I first got interested in this period after reading L'œuvre au noir by Marguerite Yourcenar.

I like the way the performers work closely with the researchers, in fact they often are researchers. It's an area which is very lively, there are a lot of imaginative things going on right now, there are lots of concerts, new things to hear, people to meet. The standard of music making is often very high, the musicians are not stars, they're genuinely passionate about what they're doing, and that comes through. The music is like a latent avant garde, harmonically and structurally challenging. There's a lot of it too. From Bach to Shostakovich there's two hundred years. From Hildegard to Bach there's over 500 years. Just making sense of the styles is difficult and fun. I like the sense of constant discovery, of constantly learning and being challenged.

The medieval is really extraordinary because it's so strange, incomprehensible almost. It's like, you sense that the people were human beings with humane ideas and values, but mostly it's totally alien, like they were a bunch of Martians.

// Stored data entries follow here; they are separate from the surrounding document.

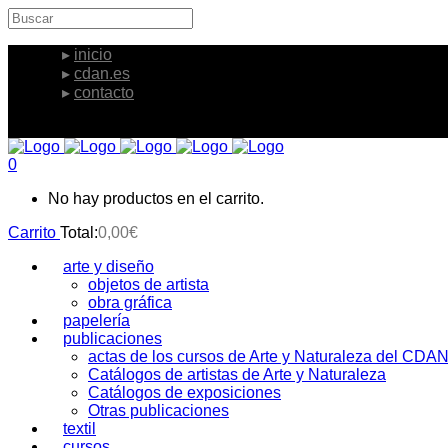
inicio
cdan.es
contacto
0
No hay productos en el carrito.
Carrito
Total:
0,00
€
arte y diseño
objetos de artista
obra gráfica
papelería
publicaciones
actas de los cursos de Arte y Naturaleza del CDA
Catálogos de artistas de Arte y Naturaleza
Catálogos de exposiciones
Otras publicaciones
textil
cursos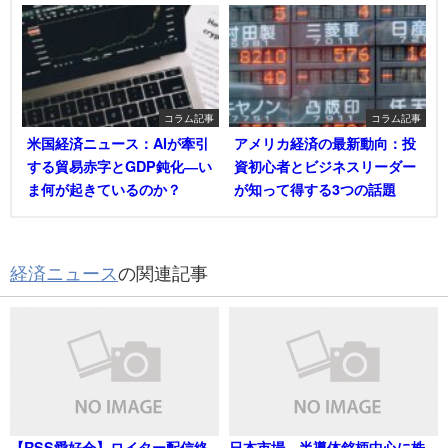
コラム記事
コラム記事
米国経済ニュース：AIが牽引
アメリカ経済の最新動向：投
する貿易赤字とGDP鈍化―い
資初心者とビジネスリーダー
ま何が起きているのか？
が知って得する3つの話題
経済ニュース
の関連記事
【RSS愛好会】ロイター配信終
日本市場、半導体銘柄中心に株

Their art, the way they treated each other, their values often seem Martian. I like like feeling of touching a different universe!

From Machaut to Dufay represents music which was at a major turning point in Western history, the first manifestations of renaissance ideas . The tensions in their music, art and ideas, reflect this, in my imagination at least! I think we're at a similar turning point. Early music is contemporary.


----------